**Problem details**
If a line below contains the string "человеческой", copy it out.

**Given entries**
_ _ _
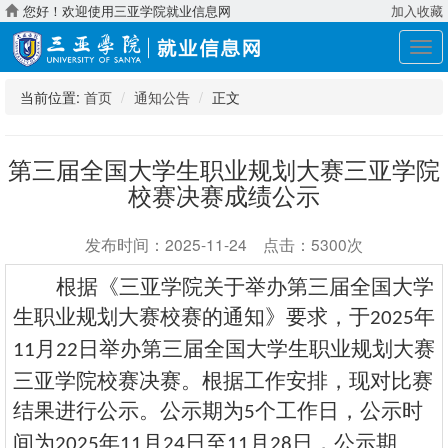
您好！欢迎使用三亚学院就业信息网
加入收藏
展
开
导
当前位置:
首页
通知公告
正文
航
第三届全国大学生职业规划大赛三亚学院
校赛决赛成绩公示
发布时间：2025-11-24 点击：5300次
根据《三亚学院关于举办第三届全国大学
生职业规划大赛校赛的通知》要求，于
年
2025
月
日举办第三届全国大学生职业规划大赛
11
22
三亚学院校赛决赛。根据工作安排，现对比赛
结果进行公示。
公示期为
个工作日，公示时
5
间为
年
月
日至
月
日，
公示期
2025
11
24
11
2
8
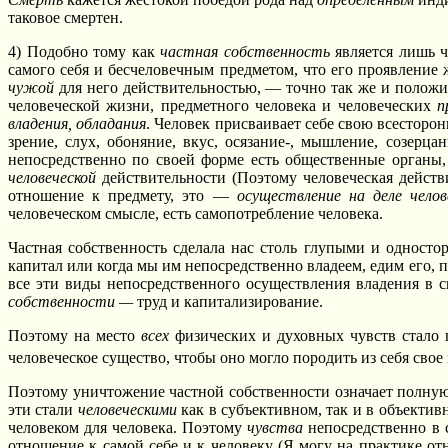
таковое смертен.
4) Подобно тому как
частная собственность
является лишь ч
самого себя и бесчеловечным предметом, что его проявление
чужой
для него действительностью, — точно так же и положит
человеческой жизни, предметного человека и человеческих
п
владения, обладания
. Человек присваивает себе свою всесторо
зрение, слух, обоняние, вкус, осязание-, мышление, созерц
непосредственно по своей форме есть общественные органы,
человеческой
действительности (Поэтому человеческая действ
отношение к предмету, это —
осуществление на деле чело
человеческом смысле, есть самопотребление человека.
Частная собственность сделала нас столь глупыми и односто
капитал или когда мы им непосредственно владеем, едим его, п
все эти виды непосредственного осуществления владения в 
собственности —
труд и капитализирование.
Поэтому на место
всех
физических и духовных чувств стало
человеческое существо, чтобы оно могло породить из себя свое
Поэтому уничтожение частной собственности означает полну
эти стали
человеческими
как в субъективном, так и в объектив
человеком для человека. Поэтому
чувства
непосредственно в 
отношение к самой себе и к человеку (Я могу на практике отн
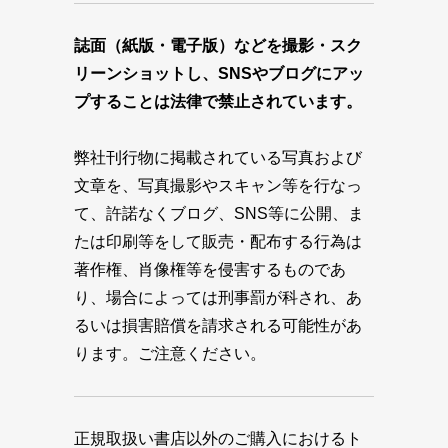
誌面（紙版・電子版）などを撮影・スク
リーンショットし、SNSやブログにアッ
プすることは法律で禁止されています。
弊社刊行物に掲載されている写真および
文章を、写真撮影やスキャン等を行なっ
て、許諾なくブログ、SNS等に公開、ま
たは印刷等をして販売・配布する行為は
著作権、肖像権等を侵害するものであ
り、場合によっては刑事罰が科され、あ
るいは損害賠償を請求される可能性があ
ります。ご注意ください。
正規取扱い書店以外のご購入におけるト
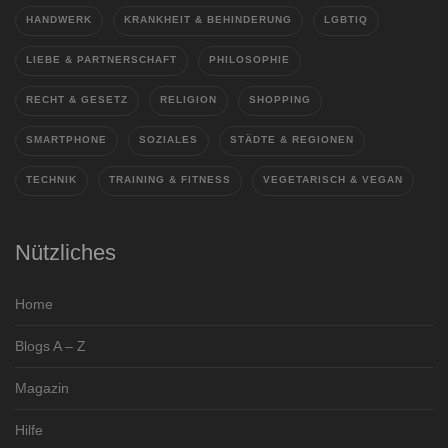
HANDWERK
KRANKHEIT & BEHINDERUNG
LGBTIQ
LIEBE & PARTNERSCHAFT
PHILOSOPHIE
RECHT & GESETZ
RELIGION
SHOPPING
SMARTPHONE
SOZIALES
STÄDTE & REGIONEN
TECHNIK
TRAINING & FITNESS
VEGETARISCH & VEGAN
Nützliches
Home
Blogs A – Z
Magazin
Hilfe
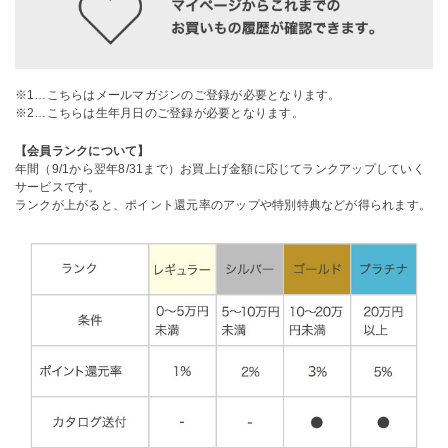
※1…こちらはメールマガジンのご登録が必要となります。
※2…こちらは生年月日のご登録が必要となります。
【会員ランクについて】
年間（9/1から翌年8/31まで）お買上げ金額に応じてランクアップしていく
サービスです。
ランクが上がると、ポイント還元率のアップや特別特典などが得られます。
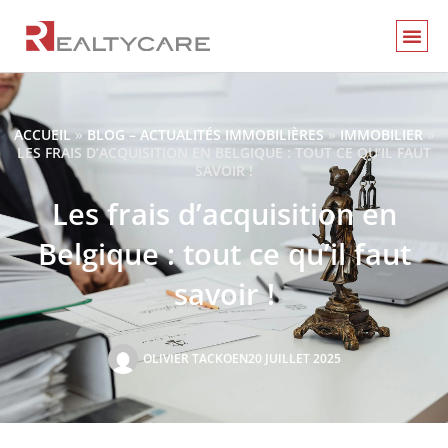
ACCUEIL
»
BLOG – ACTUALITÉS IMMOBILIÈRES
»
IMMOBILIER
»
LES FRAIS D’ACQUISITION EN BELGIQUE : TOUT CE QU’IL FAUT
SAVOIR !
Les frais d’acquisition en
Belgique : tout ce qu’il faut
savoir !
OLIVIER TACKOEN
20 JUILLET 2025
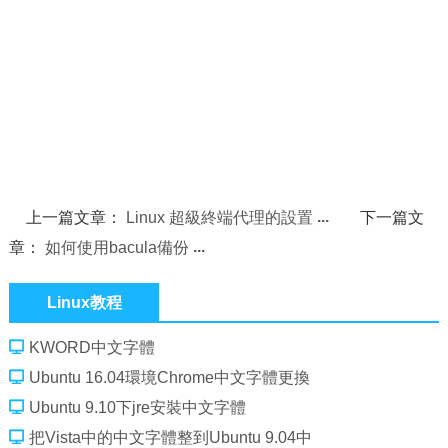
上一篇文章：
Linux 超級終端代理的設置
下一篇文
章：
如何使用bacula備份
Linux教程
KWORD中文字體
Ubuntu 16.04環境Chrome中文字體更換
Ubuntu 9.10下jre安裝中文字體
把Vista中的中文字體整到Ubuntu 9.04中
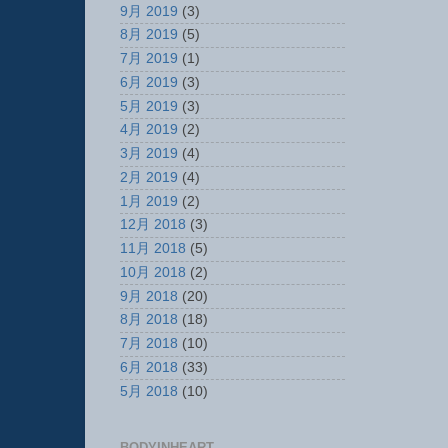
9月 2019
(3)
8月 2019
(5)
7月 2019
(1)
6月 2019
(3)
5月 2019
(3)
4月 2019
(2)
3月 2019
(4)
2月 2019
(4)
1月 2019
(2)
12月 2018
(3)
11月 2018
(5)
10月 2018
(2)
9月 2018
(20)
8月 2018
(18)
7月 2018
(10)
6月 2018
(33)
5月 2018
(10)
BODYINHEART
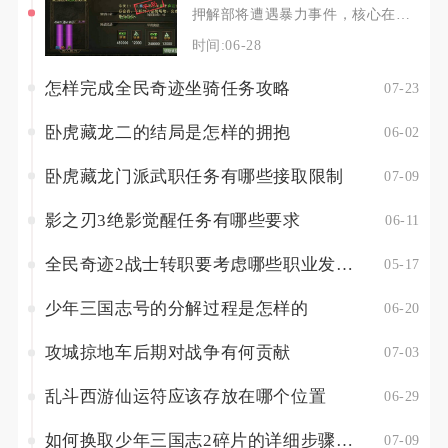
押解部将遭遇暴力事件，核心在于前置布防、梯队控场、战法反制、联盟联动四管齐下，优先保部将存
时间:06-28
怎样完成全民奇迹坐骑任务攻略
07-23
卧虎藏龙二的结局是怎样的拥抱
06-02
卧虎藏龙门派武职任务有哪些接取限制
07-09
影之刃3绝影觉醒任务有哪些要求
06-11
全民奇迹2战士转职要考虑哪些职业发展方向
05-17
少年三国志号的分解过程是怎样的
06-20
攻城掠地车后期对战争有何贡献
07-03
乱斗西游仙运符应该存放在哪个位置
06-29
如何换取少年三国志2碎片的详细步骤是什么
07-09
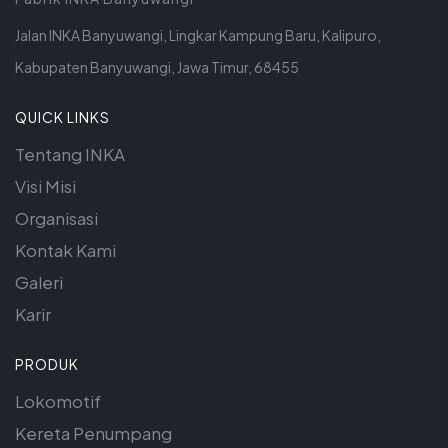
Jalan INKA Banyuwangi, Lingkar Kampung Baru, Kalipuro,
Kabupaten Banyuwangi, Jawa Timur, 68455
QUICK LINKS
Tentang INKA
Visi Misi
Organisasi
Kontak Kami
Galeri
Karir
PRODUK
Lokomotif
Kereta Penumpang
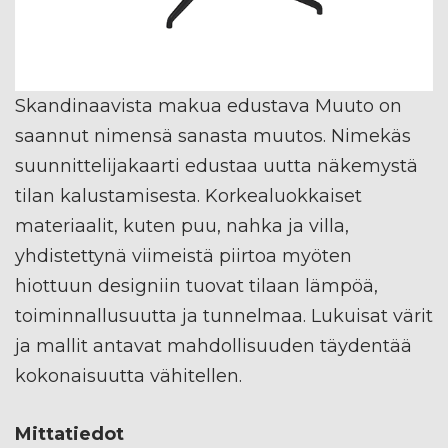
Skandinaavista makua edustava Muuto on
saannut nimensä sanasta muutos. Nimekäs
suunnittelijakaarti edustaa uutta näkemystä
tilan kalustamisesta. Korkealuokkaiset
materiaalit, kuten puu, nahka ja villa,
yhdistettynä viimeistä piirtoa myöten
hiottuun designiin tuovat tilaan lämpöä,
toiminnallusuutta ja tunnelmaa. Lukuisat värit
ja mallit antavat mahdollisuuden täydentää
kokonaisuutta vähitellen.
Mittatiedot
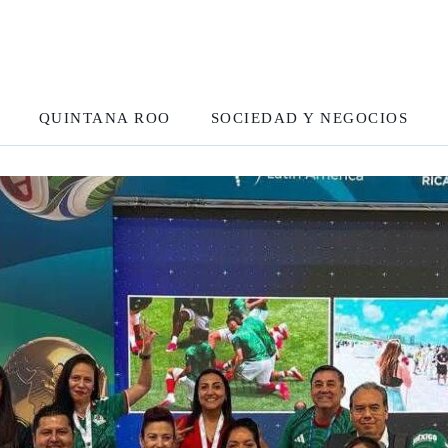
QUINTANA ROO
SOCIEDAD Y NEGOCIOS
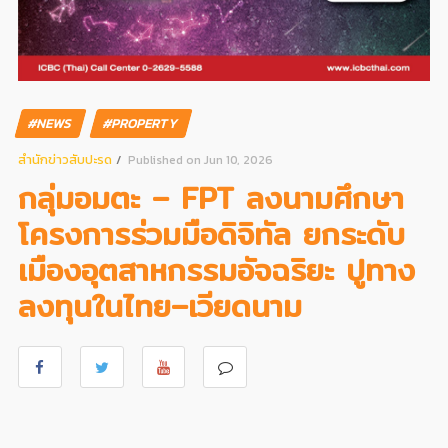
#NEWS
#PROPERTY
สํานักข่าวสับปะรด
Published on Jun 10, 2026
กลุ่มอมตะ – FPT ลงนามศึกษา
โครงการร่วมมือดิจิทัล ยกระดับ
เมืองอุตสาหกรรมอัจฉริยะ ปูทาง
ลงทุนในไทย–เวียดนาม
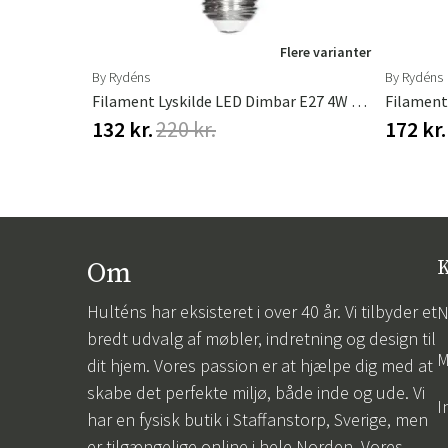
ere varianter
Flere varianter
By Rydéns
By Rydéns
Filament Lyskilde LED Dimbar E27 4W Ø60mm Amber
132 kr.
220 kr.
172 kr.
Om
K
Hulténs har eksisteret i over 40 år. Vi tilbyder et
N
bredt udvalg af møbler, indretning og design til
M
dit hjem. Vores passion er at hjælpe dig med at
skabe det perfekte miljø, både inde og ude. Vi
I
har en fysisk butik i Staffanstorp, Sverige, men
er tilgængelige online i hele Norden. Vores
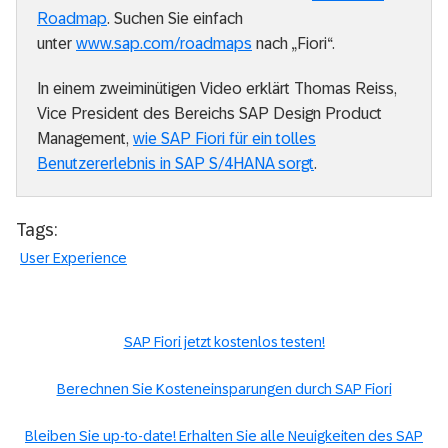
Roadmap
. Suchen Sie einfach
unter
www.sap.com/roadmaps
nach „Fiori“.
In einem zweiminütigen Video erklärt Thomas Reiss,
Vice President des Bereichs SAP Design Product
Management,
wie SAP Fiori für ein tolles
Benutzererlebnis in SAP S/4HANA sorgt
.
Tags:
User Experience
SAP Fiori jetzt kostenlos testen!
Berechnen Sie Kosteneinsparungen durch SAP Fiori
Bleiben Sie up-to-date! Erhalten Sie alle Neuigkeiten des SAP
_ _ _
**Solution to the exercise**
человеческой жизни, предметного человека и человеческих
человеческой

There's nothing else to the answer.